Required action> Return exactly the lines below, starting with the one that has "april 2014 (371, 1808)" and going on through the one that has "november 2015 (378, 1646)".

Dataset records>

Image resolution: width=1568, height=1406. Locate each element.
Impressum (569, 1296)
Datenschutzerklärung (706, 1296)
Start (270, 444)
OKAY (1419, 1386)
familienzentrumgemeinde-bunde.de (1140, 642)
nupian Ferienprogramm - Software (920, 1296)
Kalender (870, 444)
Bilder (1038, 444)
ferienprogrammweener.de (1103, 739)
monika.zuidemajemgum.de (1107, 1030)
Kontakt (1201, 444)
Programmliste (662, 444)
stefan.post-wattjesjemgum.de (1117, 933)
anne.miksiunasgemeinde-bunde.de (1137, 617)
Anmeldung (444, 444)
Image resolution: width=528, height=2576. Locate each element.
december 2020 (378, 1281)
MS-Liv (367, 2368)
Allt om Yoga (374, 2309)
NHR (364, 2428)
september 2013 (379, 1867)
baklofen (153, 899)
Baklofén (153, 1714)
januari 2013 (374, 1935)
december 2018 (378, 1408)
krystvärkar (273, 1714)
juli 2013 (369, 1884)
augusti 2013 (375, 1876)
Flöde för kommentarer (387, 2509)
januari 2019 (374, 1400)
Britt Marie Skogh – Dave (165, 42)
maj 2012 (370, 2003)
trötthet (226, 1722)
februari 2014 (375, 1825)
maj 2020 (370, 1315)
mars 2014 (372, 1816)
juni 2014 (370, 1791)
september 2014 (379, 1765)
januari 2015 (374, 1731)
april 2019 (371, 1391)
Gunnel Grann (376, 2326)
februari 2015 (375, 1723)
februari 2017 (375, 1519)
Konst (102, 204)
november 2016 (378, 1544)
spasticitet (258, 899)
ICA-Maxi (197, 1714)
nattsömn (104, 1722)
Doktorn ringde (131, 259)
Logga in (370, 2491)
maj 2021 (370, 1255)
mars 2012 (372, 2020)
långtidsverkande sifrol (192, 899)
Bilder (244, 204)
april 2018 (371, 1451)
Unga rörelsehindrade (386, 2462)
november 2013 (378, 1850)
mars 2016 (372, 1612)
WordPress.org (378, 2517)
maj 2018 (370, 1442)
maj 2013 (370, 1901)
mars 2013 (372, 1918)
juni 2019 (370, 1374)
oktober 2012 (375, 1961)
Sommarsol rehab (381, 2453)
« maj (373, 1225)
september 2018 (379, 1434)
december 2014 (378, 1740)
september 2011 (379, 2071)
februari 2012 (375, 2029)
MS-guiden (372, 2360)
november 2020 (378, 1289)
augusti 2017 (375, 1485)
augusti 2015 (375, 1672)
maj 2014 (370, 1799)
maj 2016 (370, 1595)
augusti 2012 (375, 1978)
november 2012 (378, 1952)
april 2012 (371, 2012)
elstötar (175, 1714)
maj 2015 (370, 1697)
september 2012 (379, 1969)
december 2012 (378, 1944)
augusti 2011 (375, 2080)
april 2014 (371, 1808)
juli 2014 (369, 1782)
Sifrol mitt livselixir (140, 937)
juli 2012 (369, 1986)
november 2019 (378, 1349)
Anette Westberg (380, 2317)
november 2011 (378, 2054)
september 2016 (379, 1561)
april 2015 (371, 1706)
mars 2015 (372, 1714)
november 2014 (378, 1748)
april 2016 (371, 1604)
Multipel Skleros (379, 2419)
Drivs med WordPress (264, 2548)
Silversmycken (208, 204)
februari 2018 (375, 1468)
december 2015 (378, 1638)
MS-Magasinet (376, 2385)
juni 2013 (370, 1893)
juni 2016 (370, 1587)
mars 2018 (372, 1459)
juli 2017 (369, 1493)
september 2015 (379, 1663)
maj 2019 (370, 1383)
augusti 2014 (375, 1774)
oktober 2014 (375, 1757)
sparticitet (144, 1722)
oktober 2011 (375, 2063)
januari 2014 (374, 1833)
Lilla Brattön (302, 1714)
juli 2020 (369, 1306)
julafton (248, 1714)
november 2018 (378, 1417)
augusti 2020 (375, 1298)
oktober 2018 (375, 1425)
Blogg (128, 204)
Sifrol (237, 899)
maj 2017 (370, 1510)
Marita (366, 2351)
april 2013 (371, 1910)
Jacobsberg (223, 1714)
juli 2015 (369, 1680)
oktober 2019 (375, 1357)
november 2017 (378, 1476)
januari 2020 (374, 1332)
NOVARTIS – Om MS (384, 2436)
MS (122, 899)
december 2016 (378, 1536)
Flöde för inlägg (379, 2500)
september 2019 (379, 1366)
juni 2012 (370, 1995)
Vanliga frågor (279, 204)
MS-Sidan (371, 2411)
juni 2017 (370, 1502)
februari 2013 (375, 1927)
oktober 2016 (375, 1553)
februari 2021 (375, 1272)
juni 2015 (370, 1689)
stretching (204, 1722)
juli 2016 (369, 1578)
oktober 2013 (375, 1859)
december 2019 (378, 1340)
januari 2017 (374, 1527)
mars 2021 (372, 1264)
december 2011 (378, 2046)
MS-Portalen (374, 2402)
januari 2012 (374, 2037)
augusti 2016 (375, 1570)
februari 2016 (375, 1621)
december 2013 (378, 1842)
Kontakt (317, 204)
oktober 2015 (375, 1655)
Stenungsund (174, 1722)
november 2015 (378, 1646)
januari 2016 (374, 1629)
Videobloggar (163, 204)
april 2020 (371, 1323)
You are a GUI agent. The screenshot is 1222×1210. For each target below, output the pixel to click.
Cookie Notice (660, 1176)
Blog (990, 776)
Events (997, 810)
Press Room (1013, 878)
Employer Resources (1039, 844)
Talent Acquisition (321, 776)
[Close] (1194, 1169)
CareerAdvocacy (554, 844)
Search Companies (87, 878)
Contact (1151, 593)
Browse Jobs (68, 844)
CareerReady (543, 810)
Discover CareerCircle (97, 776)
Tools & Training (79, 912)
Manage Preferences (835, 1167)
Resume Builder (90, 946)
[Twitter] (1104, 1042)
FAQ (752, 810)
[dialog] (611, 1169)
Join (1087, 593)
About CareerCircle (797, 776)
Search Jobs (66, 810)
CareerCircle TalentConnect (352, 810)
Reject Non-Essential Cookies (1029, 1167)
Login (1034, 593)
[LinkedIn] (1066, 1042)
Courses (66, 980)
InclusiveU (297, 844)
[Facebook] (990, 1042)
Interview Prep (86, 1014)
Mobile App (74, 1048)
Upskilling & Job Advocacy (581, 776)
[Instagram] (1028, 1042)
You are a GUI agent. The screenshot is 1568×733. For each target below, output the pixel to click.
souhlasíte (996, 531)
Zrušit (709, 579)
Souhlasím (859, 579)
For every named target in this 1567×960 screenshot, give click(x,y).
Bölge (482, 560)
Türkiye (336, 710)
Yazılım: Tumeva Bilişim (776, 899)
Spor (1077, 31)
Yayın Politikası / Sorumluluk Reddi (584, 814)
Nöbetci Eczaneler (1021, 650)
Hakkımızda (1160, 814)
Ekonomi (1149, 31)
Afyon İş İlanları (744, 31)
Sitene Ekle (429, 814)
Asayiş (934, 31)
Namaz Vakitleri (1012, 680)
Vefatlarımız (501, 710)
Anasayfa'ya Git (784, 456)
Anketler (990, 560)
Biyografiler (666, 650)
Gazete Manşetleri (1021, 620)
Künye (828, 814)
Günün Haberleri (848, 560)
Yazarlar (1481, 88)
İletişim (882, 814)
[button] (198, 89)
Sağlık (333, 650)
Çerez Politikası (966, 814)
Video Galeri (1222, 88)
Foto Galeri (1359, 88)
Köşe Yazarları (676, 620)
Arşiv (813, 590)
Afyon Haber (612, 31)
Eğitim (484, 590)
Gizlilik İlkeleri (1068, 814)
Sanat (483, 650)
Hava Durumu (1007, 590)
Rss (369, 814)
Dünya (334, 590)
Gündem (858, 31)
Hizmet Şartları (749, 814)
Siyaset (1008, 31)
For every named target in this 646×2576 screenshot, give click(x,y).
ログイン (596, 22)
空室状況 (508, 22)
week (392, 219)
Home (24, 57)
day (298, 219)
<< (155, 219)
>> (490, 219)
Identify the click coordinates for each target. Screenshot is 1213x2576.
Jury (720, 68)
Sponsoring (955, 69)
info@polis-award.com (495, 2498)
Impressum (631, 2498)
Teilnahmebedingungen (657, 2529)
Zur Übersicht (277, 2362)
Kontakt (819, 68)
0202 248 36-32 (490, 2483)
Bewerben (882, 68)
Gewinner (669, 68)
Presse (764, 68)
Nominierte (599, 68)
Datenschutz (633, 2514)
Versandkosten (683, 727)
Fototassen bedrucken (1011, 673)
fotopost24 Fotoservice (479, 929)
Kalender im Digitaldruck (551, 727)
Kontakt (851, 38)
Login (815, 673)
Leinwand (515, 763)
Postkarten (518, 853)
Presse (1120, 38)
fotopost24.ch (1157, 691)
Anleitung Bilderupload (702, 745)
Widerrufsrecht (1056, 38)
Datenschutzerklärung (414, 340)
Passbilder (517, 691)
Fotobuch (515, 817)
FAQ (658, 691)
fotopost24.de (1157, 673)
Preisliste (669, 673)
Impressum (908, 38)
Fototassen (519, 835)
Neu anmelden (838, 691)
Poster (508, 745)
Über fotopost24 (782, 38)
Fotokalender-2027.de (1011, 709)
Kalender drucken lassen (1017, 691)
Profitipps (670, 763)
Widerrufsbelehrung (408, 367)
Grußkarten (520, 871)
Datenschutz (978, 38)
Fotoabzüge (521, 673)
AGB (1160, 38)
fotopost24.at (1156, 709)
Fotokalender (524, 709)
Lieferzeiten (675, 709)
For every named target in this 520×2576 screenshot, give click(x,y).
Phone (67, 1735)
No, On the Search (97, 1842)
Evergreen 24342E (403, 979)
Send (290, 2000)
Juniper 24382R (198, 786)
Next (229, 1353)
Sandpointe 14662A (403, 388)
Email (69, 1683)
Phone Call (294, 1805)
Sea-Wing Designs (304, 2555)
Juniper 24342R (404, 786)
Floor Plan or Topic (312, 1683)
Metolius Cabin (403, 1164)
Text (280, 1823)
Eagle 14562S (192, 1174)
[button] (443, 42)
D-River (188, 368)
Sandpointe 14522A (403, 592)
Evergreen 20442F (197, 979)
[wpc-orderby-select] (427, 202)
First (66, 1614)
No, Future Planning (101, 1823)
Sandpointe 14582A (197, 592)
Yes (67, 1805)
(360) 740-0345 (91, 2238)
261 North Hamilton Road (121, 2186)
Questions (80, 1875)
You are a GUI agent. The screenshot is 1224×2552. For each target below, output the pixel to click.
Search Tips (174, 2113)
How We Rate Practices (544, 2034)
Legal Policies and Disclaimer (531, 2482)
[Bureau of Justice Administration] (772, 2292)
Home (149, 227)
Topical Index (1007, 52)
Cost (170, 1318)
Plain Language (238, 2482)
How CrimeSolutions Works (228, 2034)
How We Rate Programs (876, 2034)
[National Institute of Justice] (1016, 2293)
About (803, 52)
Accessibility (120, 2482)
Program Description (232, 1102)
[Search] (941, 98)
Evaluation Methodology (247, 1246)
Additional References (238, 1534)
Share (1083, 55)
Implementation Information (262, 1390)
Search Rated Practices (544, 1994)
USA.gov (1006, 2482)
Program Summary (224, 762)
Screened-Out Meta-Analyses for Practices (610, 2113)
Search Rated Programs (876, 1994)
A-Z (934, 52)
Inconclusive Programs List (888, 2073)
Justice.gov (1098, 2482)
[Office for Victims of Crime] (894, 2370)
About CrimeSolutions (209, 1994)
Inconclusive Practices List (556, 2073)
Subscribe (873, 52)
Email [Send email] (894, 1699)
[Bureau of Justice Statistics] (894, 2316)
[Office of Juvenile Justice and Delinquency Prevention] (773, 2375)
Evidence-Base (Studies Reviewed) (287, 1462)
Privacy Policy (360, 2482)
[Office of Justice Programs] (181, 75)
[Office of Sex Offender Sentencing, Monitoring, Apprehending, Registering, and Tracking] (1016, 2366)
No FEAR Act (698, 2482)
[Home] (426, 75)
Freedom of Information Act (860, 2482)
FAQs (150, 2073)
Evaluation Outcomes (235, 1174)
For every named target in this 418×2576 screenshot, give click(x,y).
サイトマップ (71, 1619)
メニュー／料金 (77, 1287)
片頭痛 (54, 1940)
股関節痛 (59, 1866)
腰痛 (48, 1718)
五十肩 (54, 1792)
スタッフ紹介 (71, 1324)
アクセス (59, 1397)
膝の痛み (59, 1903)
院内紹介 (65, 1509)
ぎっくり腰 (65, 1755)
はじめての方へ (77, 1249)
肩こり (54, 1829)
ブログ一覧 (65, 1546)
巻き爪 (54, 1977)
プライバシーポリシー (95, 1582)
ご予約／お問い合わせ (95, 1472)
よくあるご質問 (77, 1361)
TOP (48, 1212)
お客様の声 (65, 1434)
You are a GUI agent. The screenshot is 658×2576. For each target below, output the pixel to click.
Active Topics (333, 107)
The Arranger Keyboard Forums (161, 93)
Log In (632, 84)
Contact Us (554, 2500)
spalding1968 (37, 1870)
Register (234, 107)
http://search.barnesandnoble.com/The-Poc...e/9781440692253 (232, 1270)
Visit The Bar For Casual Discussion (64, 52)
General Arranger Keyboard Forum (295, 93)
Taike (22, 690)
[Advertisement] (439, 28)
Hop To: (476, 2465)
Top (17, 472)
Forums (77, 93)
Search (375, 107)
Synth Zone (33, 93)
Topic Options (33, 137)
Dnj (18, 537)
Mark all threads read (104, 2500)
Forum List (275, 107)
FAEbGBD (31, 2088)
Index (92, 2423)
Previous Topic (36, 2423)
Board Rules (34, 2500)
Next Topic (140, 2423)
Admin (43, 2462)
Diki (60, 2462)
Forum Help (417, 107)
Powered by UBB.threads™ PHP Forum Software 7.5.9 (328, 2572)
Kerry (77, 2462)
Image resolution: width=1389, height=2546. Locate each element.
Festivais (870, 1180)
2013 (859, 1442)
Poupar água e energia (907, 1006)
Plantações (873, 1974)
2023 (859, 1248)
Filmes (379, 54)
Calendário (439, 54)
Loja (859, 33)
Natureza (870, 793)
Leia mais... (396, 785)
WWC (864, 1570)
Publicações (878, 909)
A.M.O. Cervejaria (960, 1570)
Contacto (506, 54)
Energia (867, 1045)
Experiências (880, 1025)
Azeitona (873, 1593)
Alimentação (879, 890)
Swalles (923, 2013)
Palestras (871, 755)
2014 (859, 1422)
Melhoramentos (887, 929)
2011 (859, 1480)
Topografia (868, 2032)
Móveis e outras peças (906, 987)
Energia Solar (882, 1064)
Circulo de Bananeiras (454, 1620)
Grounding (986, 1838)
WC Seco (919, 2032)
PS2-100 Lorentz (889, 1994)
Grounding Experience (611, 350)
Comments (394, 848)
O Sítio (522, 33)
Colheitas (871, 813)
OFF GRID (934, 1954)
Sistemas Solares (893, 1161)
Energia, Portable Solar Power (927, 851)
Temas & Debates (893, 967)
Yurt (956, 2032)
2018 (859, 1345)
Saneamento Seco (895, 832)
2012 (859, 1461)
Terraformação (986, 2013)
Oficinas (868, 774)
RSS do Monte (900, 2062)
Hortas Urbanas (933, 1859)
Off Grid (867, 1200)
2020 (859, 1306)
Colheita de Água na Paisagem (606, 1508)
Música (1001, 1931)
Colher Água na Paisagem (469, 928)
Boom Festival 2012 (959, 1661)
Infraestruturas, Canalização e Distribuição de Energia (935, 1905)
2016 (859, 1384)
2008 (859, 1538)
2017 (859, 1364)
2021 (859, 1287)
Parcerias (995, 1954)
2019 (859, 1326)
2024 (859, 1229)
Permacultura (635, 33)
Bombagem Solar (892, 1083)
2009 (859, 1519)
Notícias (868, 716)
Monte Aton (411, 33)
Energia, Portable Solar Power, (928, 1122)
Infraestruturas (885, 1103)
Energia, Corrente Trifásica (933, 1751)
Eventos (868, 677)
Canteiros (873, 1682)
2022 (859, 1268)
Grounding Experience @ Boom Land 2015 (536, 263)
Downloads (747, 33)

Answer to the problem>
april 2014 (371, 1808)
juli 2014 (369, 1782)
Sifrol mitt livselixir (140, 937)
juli 2012 (369, 1986)
november 2019 (378, 1349)
Anette Westberg (380, 2317)
november 2011 (378, 2054)
september 2016 (379, 1561)
april 2015 (371, 1706)
mars 2015 (372, 1714)
november 2014 (378, 1748)
april 2016 (371, 1604)
Multipel Skleros (379, 2419)
Drivs med WordPress (264, 2548)
Silversmycken (208, 204)
februari 2018 (375, 1468)
december 2015 (378, 1638)
MS-Magasinet (376, 2385)
juni 2013 (370, 1893)
juni 2016 (370, 1587)
mars 2018 (372, 1459)
juli 2017 (369, 1493)
september 2015 (379, 1663)
maj 2019 (370, 1383)
augusti 2014 (375, 1774)
oktober 2014 (375, 1757)
sparticitet (144, 1722)
oktober 2011 (375, 2063)
januari 2014 (374, 1833)
Lilla Brattön (302, 1714)
juli 2020 (369, 1306)
julafton (248, 1714)
november 2018 (378, 1417)
augusti 2020 (375, 1298)
oktober 2018 (375, 1425)
Blogg (128, 204)
Sifrol (237, 899)
maj 2017 (370, 1510)
Marita (366, 2351)
april 2013 (371, 1910)
Jacobsberg (223, 1714)
juli 2015 (369, 1680)
oktober 2019 (375, 1357)
november 2017 (378, 1476)
januari 2020 (374, 1332)
NOVARTIS – Om MS (384, 2436)
MS (122, 899)
december 2016 (378, 1536)
Flöde för inlägg (379, 2500)
september 2019 (379, 1366)
juni 2012 (370, 1995)
Vanliga frågor (279, 204)
MS-Sidan (371, 2411)
juni 2017 (370, 1502)
februari 2013 (375, 1927)
oktober 2016 (375, 1553)
februari 2021 (375, 1272)
juni 2015 (370, 1689)
stretching (204, 1722)
juli 2016 (369, 1578)
oktober 2013 (375, 1859)
december 2019 (378, 1340)
januari 2017 (374, 1527)
mars 2021 (372, 1264)
december 2011 (378, 2046)
MS-Portalen (374, 2402)
januari 2012 (374, 2037)
augusti 2016 (375, 1570)
februari 2016 (375, 1621)
december 2013 (378, 1842)
Kontakt (317, 204)
oktober 2015 (375, 1655)
Stenungsund (174, 1722)
november 2015 (378, 1646)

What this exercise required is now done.